======== Input

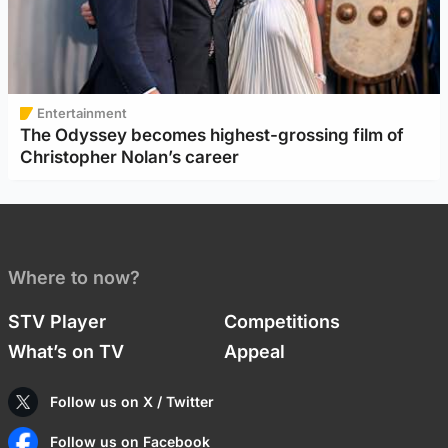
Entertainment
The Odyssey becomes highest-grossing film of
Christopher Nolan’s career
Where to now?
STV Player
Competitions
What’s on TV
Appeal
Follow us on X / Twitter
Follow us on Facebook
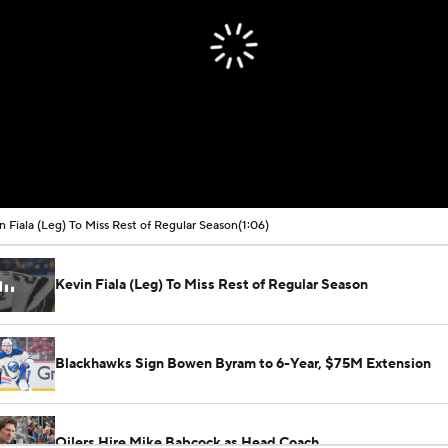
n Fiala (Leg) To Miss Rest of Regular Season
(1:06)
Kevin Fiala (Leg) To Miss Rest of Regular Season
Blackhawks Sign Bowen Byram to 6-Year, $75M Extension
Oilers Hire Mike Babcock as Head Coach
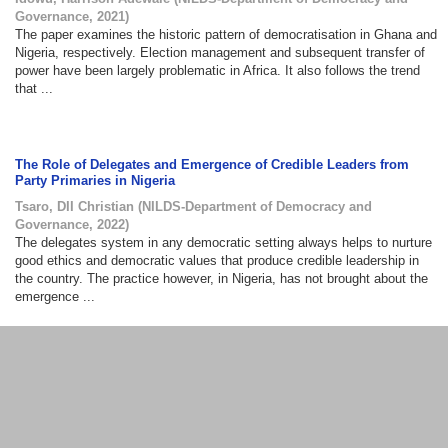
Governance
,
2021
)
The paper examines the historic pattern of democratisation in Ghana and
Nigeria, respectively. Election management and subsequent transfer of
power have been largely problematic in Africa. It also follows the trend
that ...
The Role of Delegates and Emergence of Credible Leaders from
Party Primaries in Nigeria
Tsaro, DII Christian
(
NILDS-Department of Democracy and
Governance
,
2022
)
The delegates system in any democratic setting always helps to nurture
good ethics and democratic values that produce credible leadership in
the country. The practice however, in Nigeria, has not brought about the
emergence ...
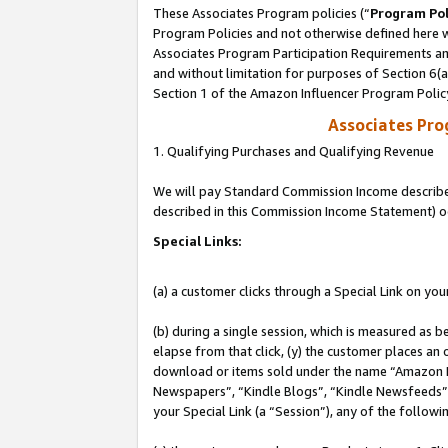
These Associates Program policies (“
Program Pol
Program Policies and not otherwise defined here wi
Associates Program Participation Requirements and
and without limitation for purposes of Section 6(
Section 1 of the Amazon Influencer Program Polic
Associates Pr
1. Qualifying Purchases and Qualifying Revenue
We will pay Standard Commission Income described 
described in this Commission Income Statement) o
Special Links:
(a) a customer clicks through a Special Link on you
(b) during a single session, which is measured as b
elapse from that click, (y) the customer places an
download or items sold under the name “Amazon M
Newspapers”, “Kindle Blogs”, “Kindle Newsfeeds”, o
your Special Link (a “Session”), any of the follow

================
======== Input

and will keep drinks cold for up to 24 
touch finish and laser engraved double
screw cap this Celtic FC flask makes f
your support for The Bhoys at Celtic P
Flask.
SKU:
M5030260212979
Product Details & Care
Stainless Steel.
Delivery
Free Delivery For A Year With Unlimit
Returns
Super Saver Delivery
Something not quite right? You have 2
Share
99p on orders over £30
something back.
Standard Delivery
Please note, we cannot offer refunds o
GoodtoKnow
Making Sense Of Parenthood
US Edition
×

================
======== Input

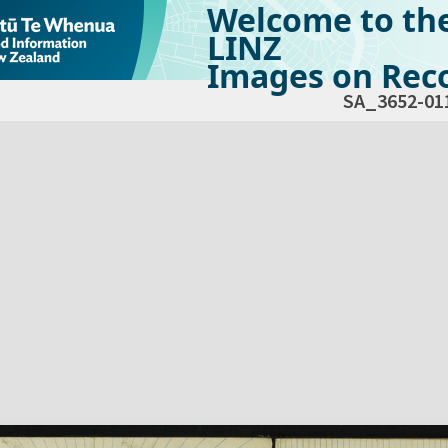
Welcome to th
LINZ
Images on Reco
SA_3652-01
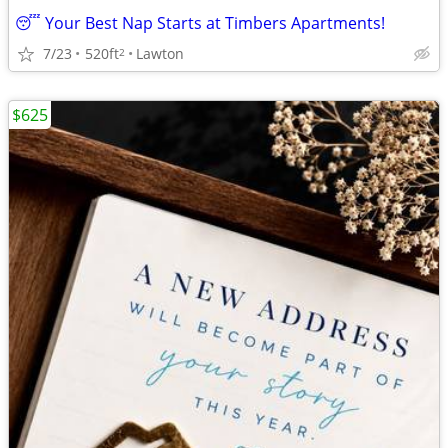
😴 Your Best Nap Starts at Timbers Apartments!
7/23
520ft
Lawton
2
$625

================

Starting with the line that contains "Blackhawks Sign Bowen" and finishing with the line that contains "your Special Link", reproduce every line of the material above exactly, but not the pictures.

§ Task output:
Blackhawks Sign Bowen Byram to 6-Year, $75M Extension
Oilers Hire Mike Babcock as Head Coach
Governance
,
2021
)
The paper examines the historic pattern of democratisation in Ghana and
Nigeria, respectively. Election management and subsequent transfer of
power have been largely problematic in Africa. It also follows the trend
that ...
The Role of Delegates and Emergence of Credible Leaders from
Party Primaries in Nigeria
Tsaro, DII Christian
(
NILDS-Department of Democracy and
Governance
,
2022
)
The delegates system in any democratic setting always helps to nurture
good ethics and democratic values that produce credible leadership in
the country. The practice however, in Nigeria, has not brought about the
emergence ...
These Associates Program policies (“
Program Pol
Program Policies and not otherwise defined here wi
Associates Program Participation Requirements and
and without limitation for purposes of Section 6(
Section 1 of the Amazon Influencer Program Polic
Associates Pr
1. Qualifying Purchases and Qualifying Revenue
We will pay Standard Commission Income described 
described in this Commission Income Statement) o
Special Links:
(a) a customer clicks through a Special Link on you
(b) during a single session, which is measured as b
elapse from that click, (y) the customer places an
download or items sold under the name “Amazon M
Newspapers”, “Kindle Blogs”, “Kindle Newsfeeds”, o
your Special Link (a “Session”), any of the follow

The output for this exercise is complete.